Durante il viaggio verso le Fiandre, l’equipaggio dovette affrontare una forte tempesta, fin quando le scialuppe abbandonarono la nave, riuscendo ad arrivare verso le isole Lofoten, all’estremo della Norvegia. Una volta in salvo, il comandante rimase colpito dall’abitudine degli abitanti del luogo di lasciare essiccare il merluzzo sul tetto delle loro case.
La gente di là chiamava questo cibo “Stockfiss”.

Il capitano Pietro Querini

Il capitano Pietro Querini

Una volta organizzato, dopo mesi, il ritorno a Venezia, Querino portò con sé alcuni stoccafissi, ma, come mercanzia, non suscitarono un gran successo.
L’anno seguente ritornò nelle isole e si spinse anche più a nord, in un viaggio da cui non farà ritorno.
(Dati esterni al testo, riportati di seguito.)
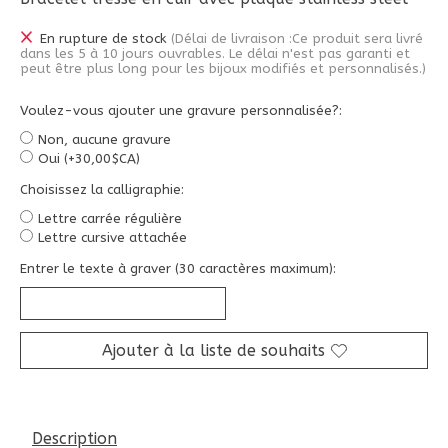
En rupture de stock
(Délai de livraison :Ce produit sera livré
dans les 5 à 10 jours ouvrables. Le délai n'est pas garanti et
peut être plus long pour les bijoux modifiés et personnalisés.)
Voulez-vous ajouter une gravure personnalisée?:
Non, aucune gravure
Oui (+30,00$CA)
Choisissez la calligraphie:
Lettre carrée régulière
Lettre cursive attachée
Entrer le texte à graver (30 caractères maximum):
Ajouter à la liste de souhaits
Description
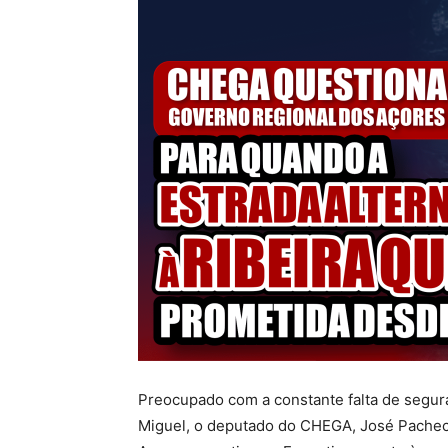
Preocupado com a constante falta de segura
Miguel, o deputado do CHEGA, José Pachec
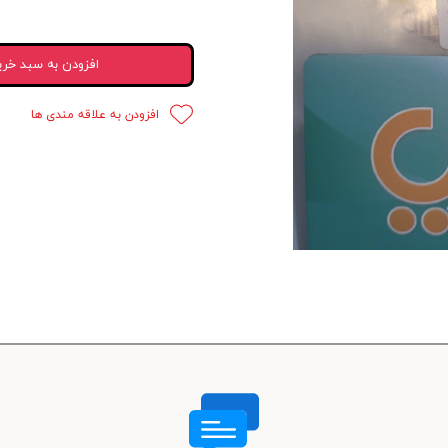
 قدرت
افزودن به سبد خری
ندی و ترمز
ی و اسپرت
افزودن به علاقه مندی ها
 ماشین
 ماشین
ماشین
ماشین
 ماشین
اشین
اشین
 ، خارجات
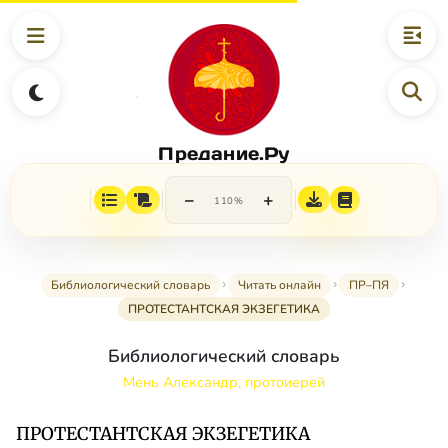
Предание.Ру
−
+
110%
Библиологический словарь
Читать онлайн
ПР–ПЯ
ПРОТЕСТАНТСКАЯ ЭКЗЕГЕТИКА
Библиологический словарь
Мень Александр, протоиерей
ПРОТЕСТАНТСКАЯ ЭКЗЕГЕТИКА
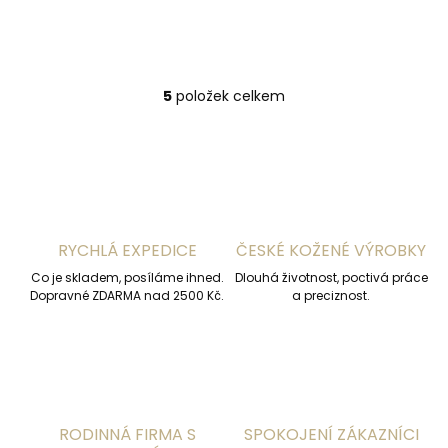
Do košíku
5
položek celkem
O
v
l
á
d
a
c
í
RYCHLÁ EXPEDICE
ČESKÉ KOŽENÉ VÝROBKY
p
r
Co je skladem, posíláme ihned.
Dlouhá životnost, poctivá práce
v
Dopravné ZDARMA nad 2500 Kč.
a preciznost.
k
y
v
ý
p
i
s
RODINNÁ FIRMA S
SPOKOJENÍ ZÁKAZNÍCI
u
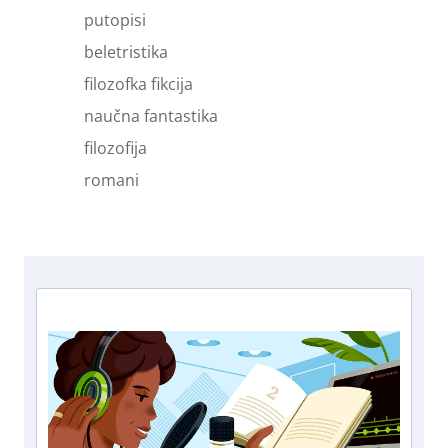
putopisi
beletristika
filozofka fikcija
naučna fantastika
filozofija
romani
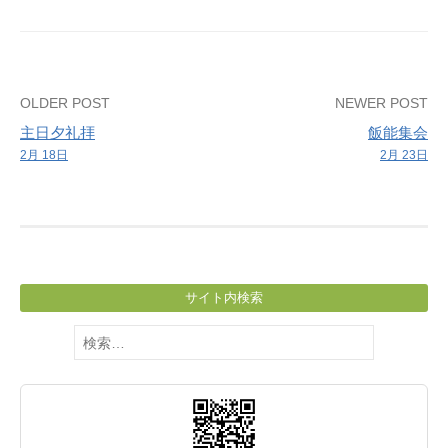
Post
OLDER POST
NEWER POST
主日夕礼拝
飯能集会
navigation
2月 18日
2月 23日
サイト内検索
検
索:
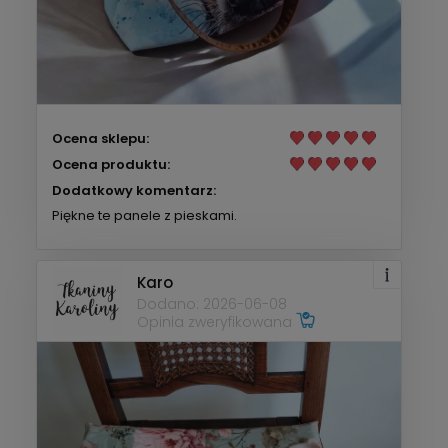
Ocena sklepu:
Ocena produktu:
Dodatkowy komentarz:
Piękne te panele z pieskami.
Karo
Dodano: 2026-06-08
Opinia zweryfikowana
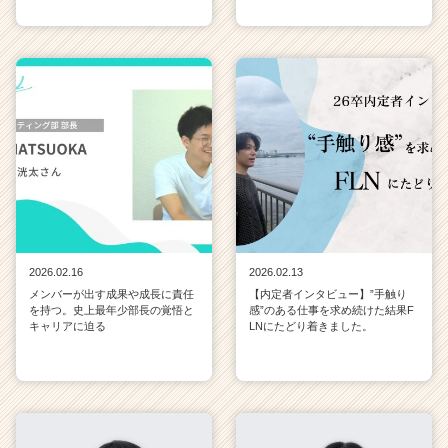
2026.02.16
2026.02.13
メンバーが出す成果や成長に責任
【内定者インタビュー】”手触り
を持つ。史上最年少部長の覚悟と
感”のある仕事を求め続けた結果F
キャリアに迫る
LNにたどり着きました。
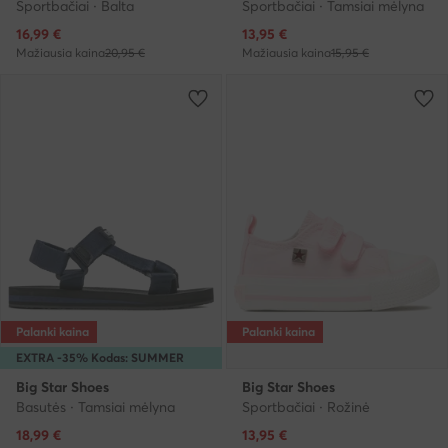
Sportbačiai · Balta
Sportbačiai · Tamsiai mėlyna
Dabartinė kaina
Dabartinė kaina
16,99
€
13,95
€
Mažiausia kaina
20,95 €
Mažiausia kaina
15,95 €
Palanki kaina
Palanki kaina
EXTRA -35% Kodas: SUMMER
Big Star Shoes
Big Star Shoes
Basutės · Tamsiai mėlyna
Sportbačiai · Rožinė
Dabartinė kaina
Dabartinė kaina
18,99
€
13,95
€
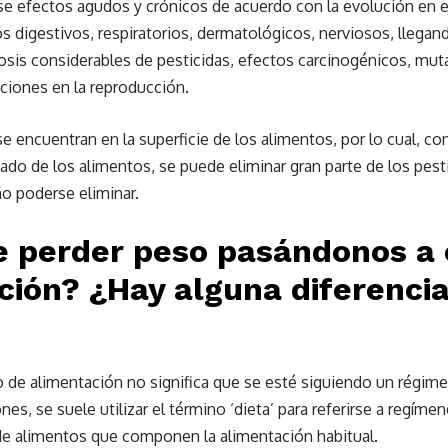
 efectos agudos y crónicos de acuerdo con la evolución en e
s digestivos, respiratorios, dermatológicos, nerviosos, llegand
osis considerables de pesticidas, efectos carcinogénicos, mut
ciones en la reproducción.
se encuentran en la superficie de los alimentos, por lo cual, co
inado de los alimentos, se puede eliminar gran parte de los pest
o poderse eliminar.
e perder peso pasándonos a 
ción? ¿Hay alguna diferencia
po de alimentación no significa que se esté siguiendo un régime
es, se suele utilizar el término ‘dieta’ para referirse a regíme
 de alimentos que componen la alimentación habitual.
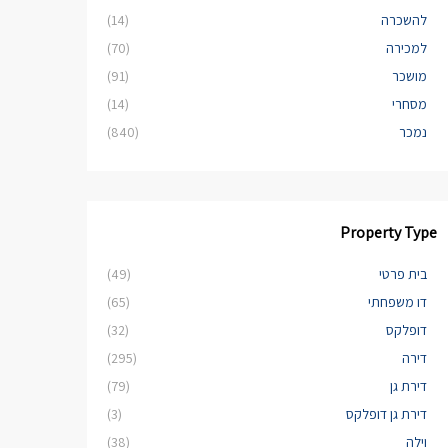
להשכרה
(14)
למכירה
(70)
מושכר
(91)
מסחרי
(14)
נמכר
(840)
Property Type
בית פרטי
(49)
דו משפחתי
(65)
דופלקס
(32)
דירה
(295)
דירת גן
(79)
דירת גן דופלקס
(3)
וילה
(38)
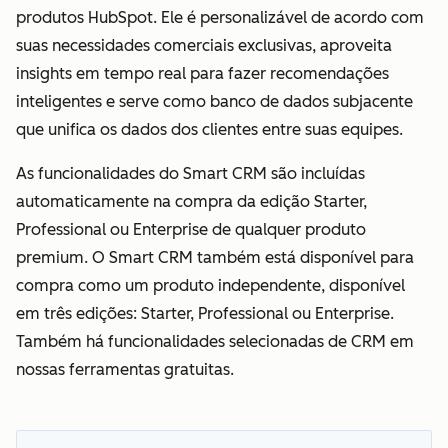
produtos HubSpot. Ele é personalizável de acordo com
suas necessidades comerciais exclusivas, aproveita
insights em tempo real para fazer recomendações
inteligentes e serve como banco de dados subjacente
que unifica os dados dos clientes entre suas equipes.
As funcionalidades do Smart CRM são incluídas
automaticamente na compra da edição Starter,
Professional ou Enterprise de qualquer produto
premium. O Smart CRM também está disponível para
compra como um produto independente, disponível
em três edições: Starter, Professional ou Enterprise.
Também há funcionalidades selecionadas de CRM em
nossas ferramentas gratuitas.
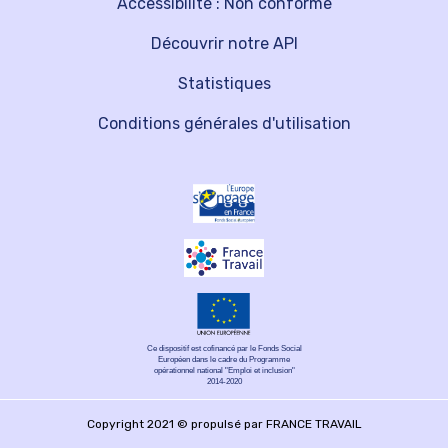
Accessibilité : Non conforme
Découvrir notre API
Statistiques
Conditions générales d'utilisation
Ce dispositif est cofinancé par le Fonds Social
Européen dans le cadre du Programme
opérationnel national "Emploi et inclusion"
2014-2020
Copyright 2021 © propulsé par FRANCE TRAVAIL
Il comandante rimase un personaggio famoso nelle Lofoten, addirittura un arcipelago venne chiamato Sandrigoya (isola di Sandrigo).
I vicentini pian piano iniziarono a cucinare il baccalà nel modo che poi divenne uno dei piatti principali della cucina vicentina e veneta.
È stata costituita una associazione chiamata “Venerabile Confraternita del baccalà alla vicentina”
Bisogna inoltre ricordare la sua origine popolare e la facilità nella conservazione, pesce importante nelle mense della popolazione meno abbiente, oppressa dalle rigide regole alimentari imposte dalla Riforma Tridentina.